I was going to write about my day yesterday, and how I had 1 great experience, and 1 awful one, but it turns out the awful one was actually not so awful, so instead, I will just give you the rundown.
the good part happened early (thankfully), and in case you haven’t seen it yet, here it is. I love a great story about sports, and sportsmanship stories are unfortunately few and far between. I can’t help to wonder though if it would have still happened on a mens team. there still might have been a great story, but it would have probably been about the runner gutting it out somehow, taking 20 minutes to drag himself around the bases, permanently disfiguring himself in the process. certainly no giggling involved.
and not to be a debbie downer, but let’s not gloss over the fact that a) if you pay attention, you wouldn’t have missed a base, and b) if the ball was out of the park, how fast do you really need to run? certainly not so fast that a hard stop would fuck up your knee.
the awful part was going to be about my afternoon at a Microsoft launch event. I like to attend these things for the free schwag (nice insulated lunch bag - thank you Mr. Gates), and also because the evangelist demos are usually pretty good. while they tend to be oversimplified, and cover areas I don’t work in, it’s good to see a scripted demo that purposely takes advantage of the key features of a product.

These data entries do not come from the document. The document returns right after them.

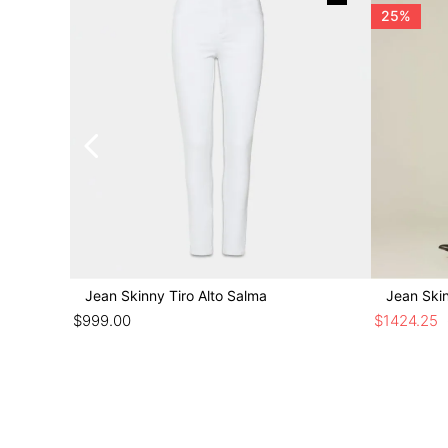
25%
illos,
Jean Skinny Tiro Alto Salma
Jean Skin
$
999
.
00
$
1424
.
25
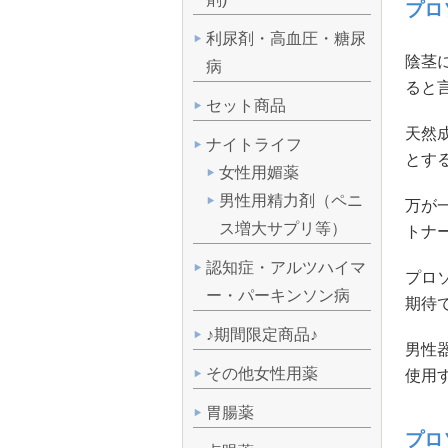
プロ
利尿剤・高血圧・糖尿
陰茎
病
ると
セット商品
天然
ナイトライフ
とす
女性用媚薬
男性用精力剤（ペニ
万が
ス増大サプリ等）
トナ
認知症・アルツハイマ
プロ
ー・パーキンソン病
期待
♪期間限定商品♪
男性
その他女性用薬
使用
胃腸薬
プロ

unfortunately, all the demo yesterday did was hurt my brain.
there is a new Visual Studio coming out, and while the new features aren’t really language extensions to make say, C# any better, they are great productivity enhancers, and if you are using visual studio, you’re doing it because of things like Intellisense, code formatting, etc. maybe this guy (or his script writer) was overthinking it when they put this demo together and assumed all us ‘hard core techies’ didn’t want to see a demo of such fluffy features, but it would have been much better than what they did put on.
first of all, they went into this whole thing about ‘what is AJAX’ - certainly something that shouldn’t take longer than 3 seconds for us ‘133t h@x0r5′. they managed to take 30 minutes to do that, while also including such incorrect gems as ‘AJAX reduces number of requests the server has to handle.’
then they went into a demo with VS08 that basically used products and features available in VS05 - totally glossing over javascript intellisense, code formatting, etc. Even the split screen editor windows and CSS management (which is really great) was given just a word mention. now, I understand you can only talk so much about intellisense, but the culmination of the demo (2 hrs later) was the dude trying to fit 75 minutes of real useful development (windows workflow construction) into 10 minutes of time - what a fucking waste. they should have focused on the big construction, and maybe added some bits to showcase new features that wouldn’t have otherwise been covered.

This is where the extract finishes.